Salvador Dali, Angel, 1950 |
Palavras dirigidas ao anjo dos efésios,
ao que vela dia noite sobre os ombros dos homens
e na sombra da árvore inscreve um incêndio:
fogo de palha, combustão de luz,
a labareda tecida com o feroz fio do esquecimento.
Anjo de asas recurvas e braço erguido
refrigério das praias banhadas pelo mar da memória.
Eu sou Aquele que em sua dextra ergue as sete estrelas
e nos céus componho uma constelação.
De noite, os homens olham-na
e na geometria do olhar suspeitam
a linha do horizonte, a luz estelar da minha face.
Escutam-me os passos perdidos
entre o azul da Terra e a alucinação do âmbar.
Olho do fundo do coração e vejo o mundo crescer,
a formiga lavra a poeira das tardes, as noites azotadas,
os dias feridos pelos tambores da morte.
Trabalhaste a dor insinuada na pele,
cresceste em cidades de mármore e escuridão.

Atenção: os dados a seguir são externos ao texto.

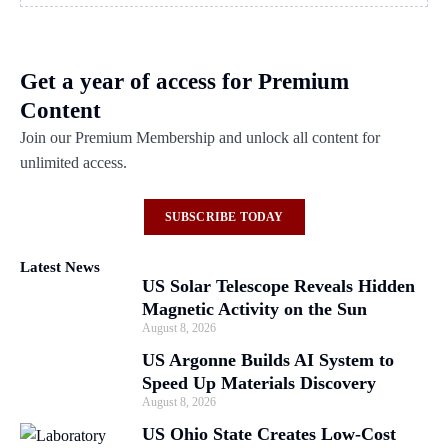
Get a year of access for Premium
Content
Join our Premium Membership and unlock all content for
unlimited access.
SUBSCRIBE TODAY
Latest News
US Solar Telescope Reveals Hidden
Magnetic Activity on the Sun
August 8, 2026
US Argonne Builds AI System to
Speed Up Materials Discovery
August 8, 2026
US Ohio State Creates Low-Cost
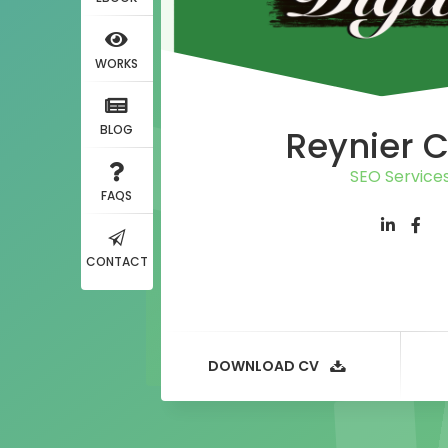
WORKS
BLOG
Reynier 
SEO Service
FAQS
CONTACT
DOWNLOAD CV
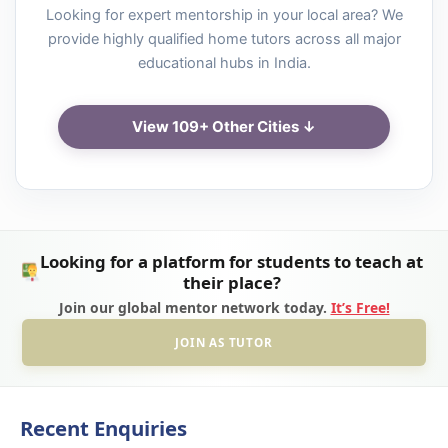
Looking for expert mentorship in your local area? We
provide highly qualified home tutors across all major
educational hubs in India.
View 109+ Other Cities ↓
Looking for a platform for students to teach at
their place?
Join our global mentor network today.
It’s Free!
JOIN AS TUTOR
Recent Enquiries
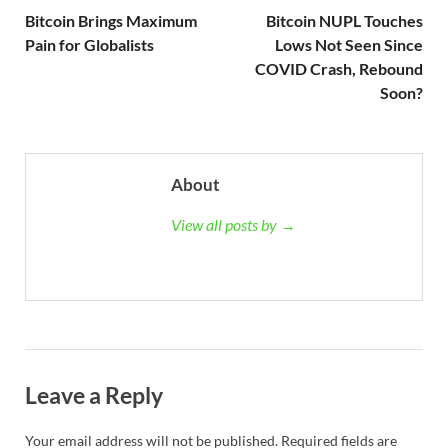
Bitcoin Brings Maximum
Bitcoin NUPL Touches
Pain for Globalists
Lows Not Seen Since
COVID Crash, Rebound
Soon?
About
View all posts by →
Leave a Reply
Your email address will not be published.
Required fields are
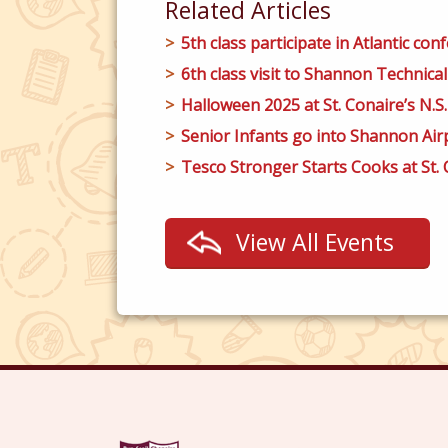
Related Articles
5th class participate in Atlantic conf
6th class visit to Shannon Technical
Halloween 2025 at St. Conaire’s N.S.
Senior Infants go into Shannon Airp
Tesco Stronger Starts Cooks at St. C
View All Events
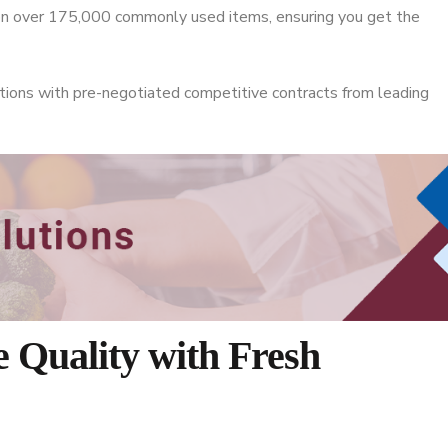
 on over 175,000 commonly used items, ensuring you get the
tions with pre-negotiated competitive contracts from leading
 Quality with Fresh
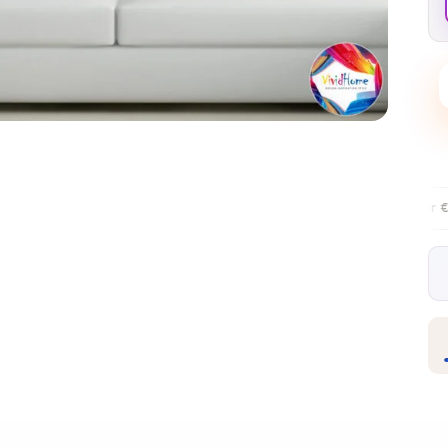
Free EU delivery over €99
30-day f
✦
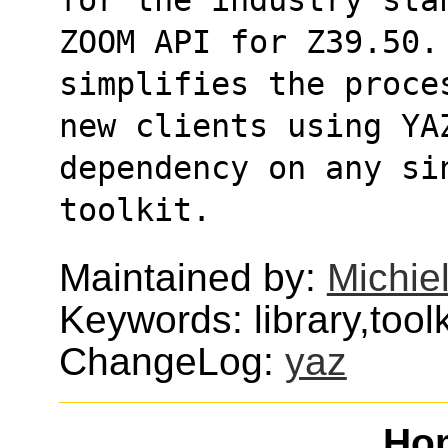
ZOOM API for Z39.50. 
simplifies the proce
new clients using YA
dependency on any si
toolkit.
Maintained by:
Michie
Keywords: library,toolki
ChangeLog:
yaz
Ho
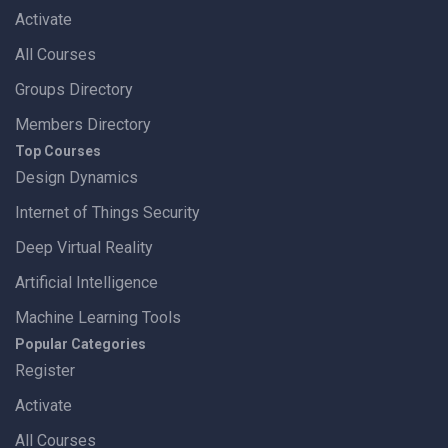
Activate
All Courses
Groups Directory
Members Directory
Top Courses
Design Dynamics
Internet of Things Security
Deep Virtual Reality
Artificial Intelligence
Machine Learning Tools
Popular Categories
Register
Activate
All Courses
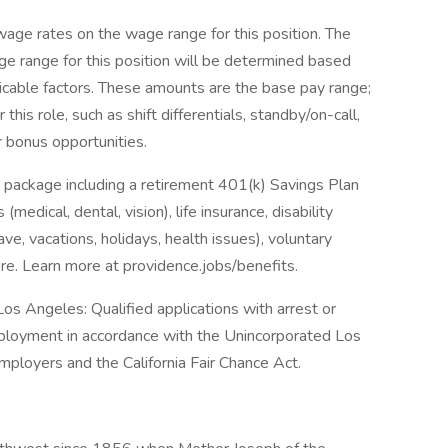
ge rates on the wage range for this position. The
e range for this position will be determined based
icable factors. These amounts are the base pay range;
his role, such as shift differentials, standby/on-call,
r bonus opportunities.
 package including a retirement 401(k) Savings Plan
medical, dental, vision), life insurance, disability
ave, vacations, holidays, health issues), voluntary
e. Learn more at providence.jobs/benefits.
os Angeles: Qualified applications with arrest or
mployment in accordance with the Unincorporated Los
ployers and the California Fair Chance Act.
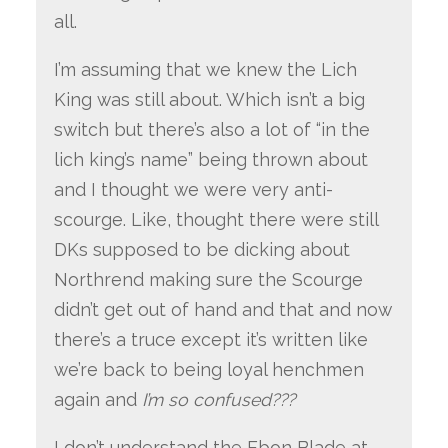
all.
I’m assuming that we knew the Lich
King was still about. Which isn’t a big
switch but there’s also a lot of “in the
lich king’s name” being thrown about
and I thought we were very anti-
scourge. Like, thought there were still
DKs supposed to be dicking about
Northrend making sure the Scourge
didn’t get out of hand and that and now
there’s a truce except it’s written like
we’re back to being loyal henchmen
again and
I’m so confused???
I don’t understand the Ebon Blade at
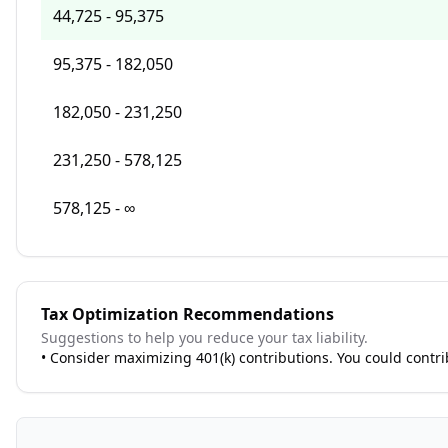
44,725 - 95,375
95,375 - 182,050
182,050 - 231,250
231,250 - 578,125
578,125 - ∞
Tax Optimization Recommendations
Suggestions to help you reduce your tax liability.
•
Consider maximizing 401(k) contributions. You could contr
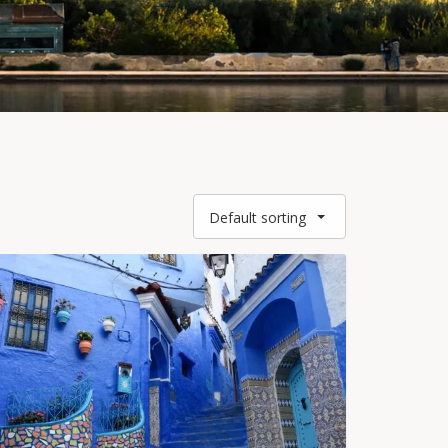
Default sorting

Como um insecto poisado na carnação do fruto
abraçaste o nome tão breve que trazes em ti.
Dentro do peito abriu-se um muro, uma paisagem
toldada pelo nevoeiro. Embaciado, entregaste o fulgor
à transfiguração da tarde e nela construíste casa de colmo,
morada sombria de silêncio na rua da verdade,
o castelo de muralhas incendiadas pelo lume da guerra.
Envelheces e a cor dos dias de festa
perde-se na areia desmaiada sob o sol da solidão.
Abre o peito à minúcia do gesto,
deixa correr como um rio o orvalho e o sangue.
Ao arderem, as ruas entregam a úlcera das casas
ao martelo de mármore, à carne salgada,
às asas recurvas do anjo dos efésios.
Um sulco de seiva na penumbra do pólen,
a abelha deliba o fogo no cálice da vida.